Ich tat es, rieb mir die Augen, befühlte meinen Hinterkopf.

„Ich habe die Pistolenmündung in eine Ecke gedrückt, mein Alter. Beim zweiten Schuß splitterte das Brett los. Und die achtzehn Schüsse unserer beiden Waffen genügten leidlich. Aber – es half noch ein dritter – mit einer Eisenstange. Ich habe ihn nicht zu Gesicht bekommen. Als ich Dich durch das Loch gezerrt und die Strömung uns mit fortgezerrt hatte, als ich auftauchte, da war der Dritte schon verschwunden. Es kann nur Saalborg gewesen sein. Ich denke, das verschleierte Weib war es. – Und Thuma – das war einer von der Gegenpartei!“

„Du meinst, einer der Familie Mohammed ben Gondar?“

„Möglich. Es kann aber auch einer der zweiten Gegenpartei gewesen sein.“

„Der zweiten?“

„Ja,“ flüsterte Harald. „Der zweiten! Nämlich einer, den A ausgeschickt hatte – der Wettgegner des Ehepaares Dreabram! – Überlege Dir: es ist in Allahabad bereits bekannt geworden, daß wir hier eingetroffen sind. Arnwyll kam „aus Vorsicht“ so spät abends. Er gab durch Schweigen zu, daß er fürchtete, beobachtet zu werden. Er muß also schon gemerkt haben, daß man ihn überwachte. Ich habe absichtlich nicht weiter danach gefragt. Ich sagte mir: Er hat über Chappings Person Erkundigungen eingezogen. Das kann A, der noch Unbekannte, irgendwie entdeckt haben. Und A hat ein sehr, sehr schlechtes Gewissen. Mithin wird A gefürchtet haben, Arnwyll könnte sich an uns Chappings wegen wenden.“

„Ich verstehe. Allerdings, hiernach kann Thuma ein Genosse A’s gewesen sein.“

„Ja – und als ich Dir vorhin zuraunte, still zu liegen, da standen dort oben auf der Brücke zwei Männer und beugten sich über das Geländer, um nach dem Fischkasten auszuspähen. Einer der Leute war Thuma; der andere trug einen Korkhelm, war ein Europäer und rauchte eine Zigarre. Von seinem Gesicht sah ich nur so viel, als er ein Streichholz an die Zigarre hielt, daß es fast bartlos war. Jetzt sind die beiden verschwunden. – Kehren wir nach Hause zurück, mein Alter, und zwar schleunigst. Du hast Dich jetzt ja genügend erholt.“

Wir schlichen bis an die Mauer und kletterten hinüber, suchten dann die Pforte, durch die Thuma uns eingelassen hatte, und Harst machte neben ihr in dem Anstrich der Mauer mit einem Stein ein Zeichen.

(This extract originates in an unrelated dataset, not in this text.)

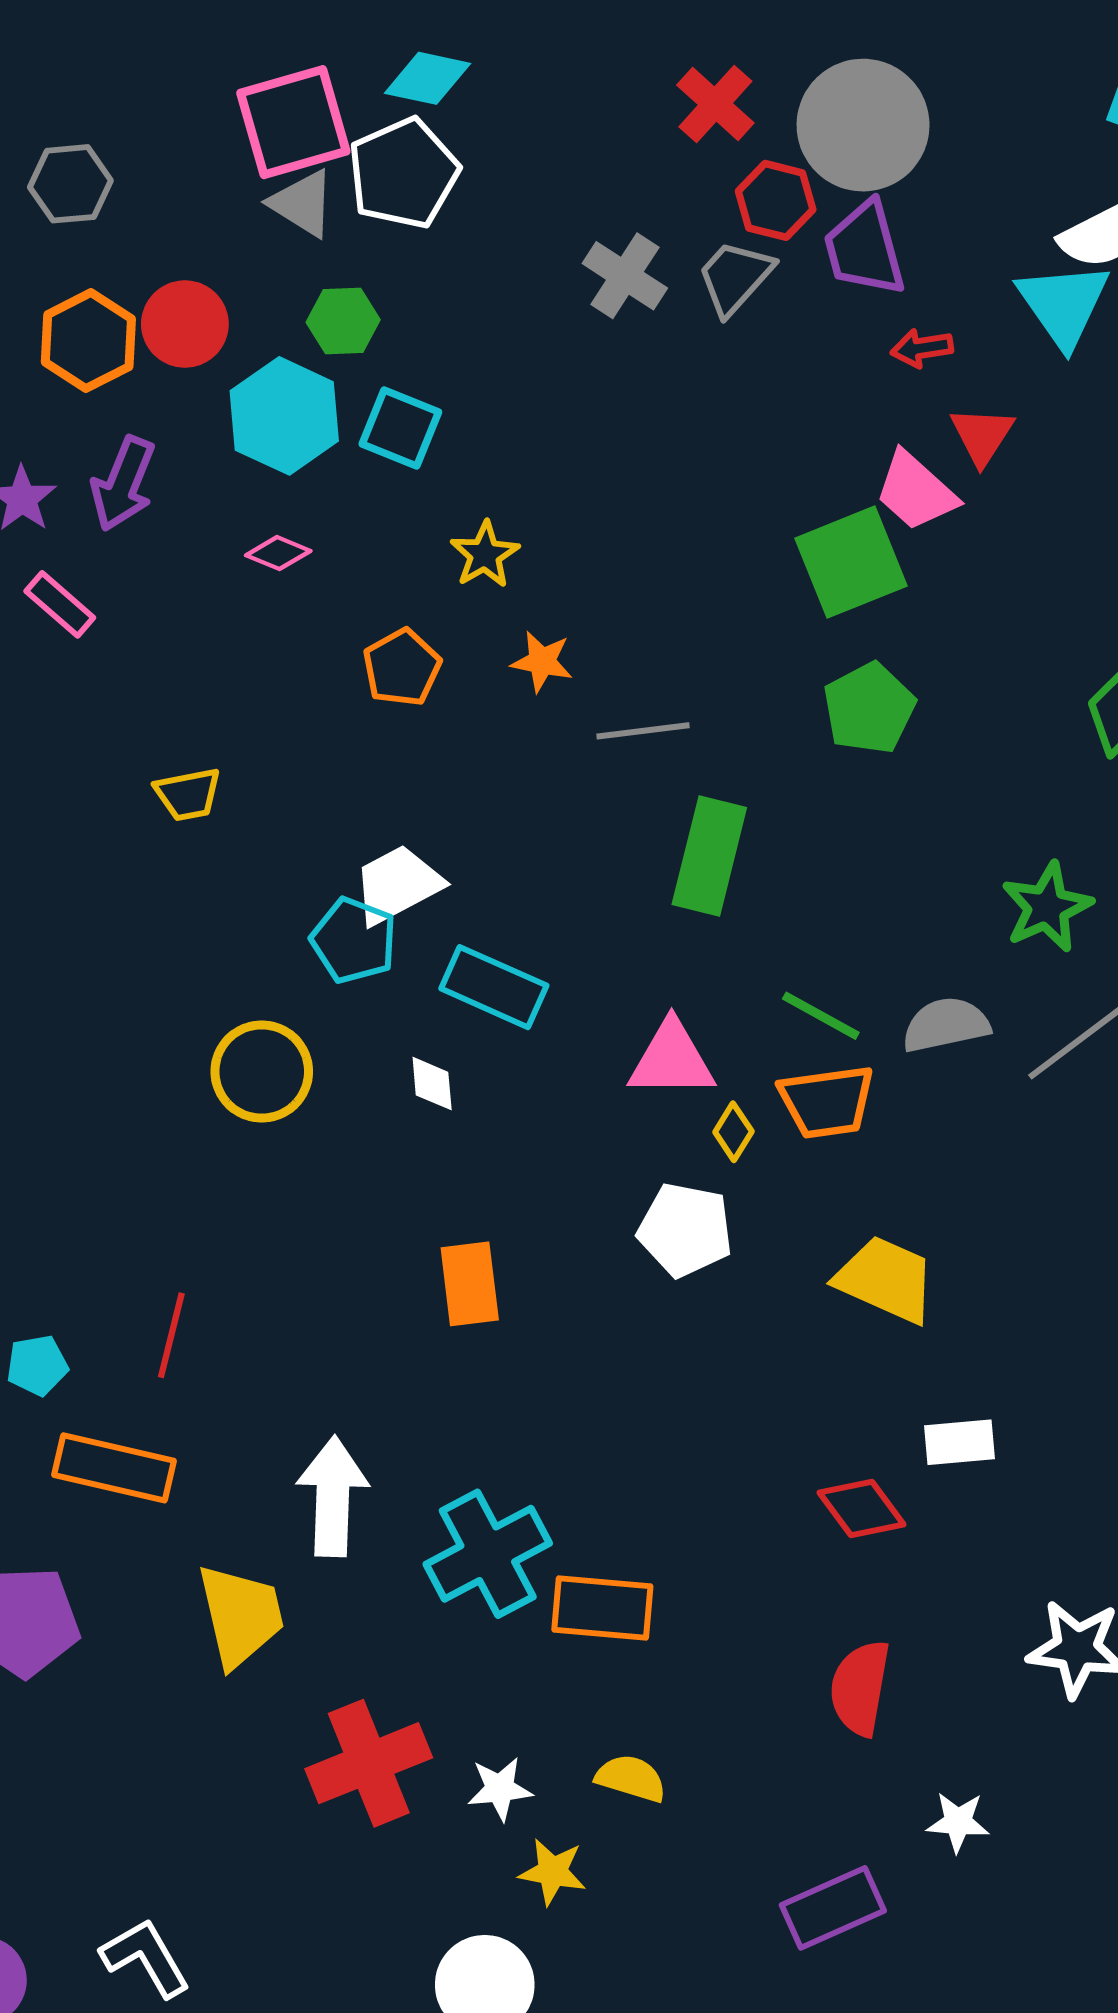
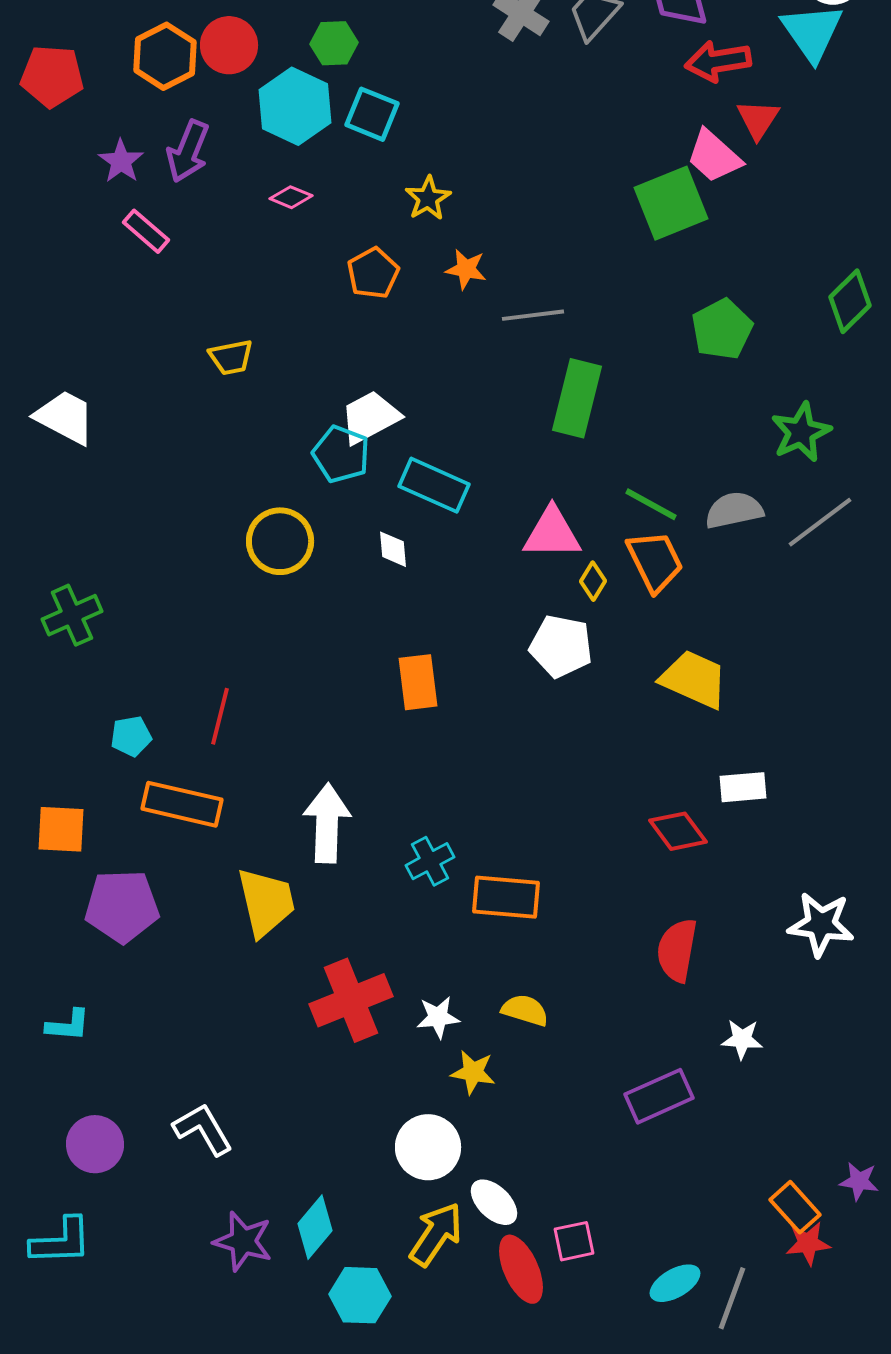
red arrow: (922, 348) -> (718, 61), size x1.6
green pentagon: (869, 708) -> (722, 329), moved
orange trapezoid: (827, 1102) -> (655, 561), turned -108
cyan cross: (488, 1554) -> (430, 861), size x0.6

Wir liefen dann in kurzem Trab zur Hauptstraße zurück. Als wir unser Arbeitszimmer betreten hatten, riß Harald sofort die Schlafstubentür auf und rief:

„Hull!“

Keine Antwort. – Ich hatte die Petroleumlampe schon angezündet.

Wir gingen in Hulls Stube. Er lag auf seinem Bett – tot! Er hatte in der Herzgegend zwei Stiche.

Harald untersuchte die Leiche nur flüchtig, sagte dann:

„Der Tod ist vor kaum drei Minuten eingetreten. Wir sind um ein Geringes zu spät gekommen. Der Leuchter hat ein neues Opfer gefordert.“

Er schritt auf sein Bett in unserem Schlafzimmer zu, hob die Kopfpolster hoch: der Leuchter war gestohlen.

 

4. Kapitel.

Die fünf A’s.

Wir zogen uns trockene Kleider an. Harst war still und bedrückt. Ihm ging Hulls Tod sehr nahe.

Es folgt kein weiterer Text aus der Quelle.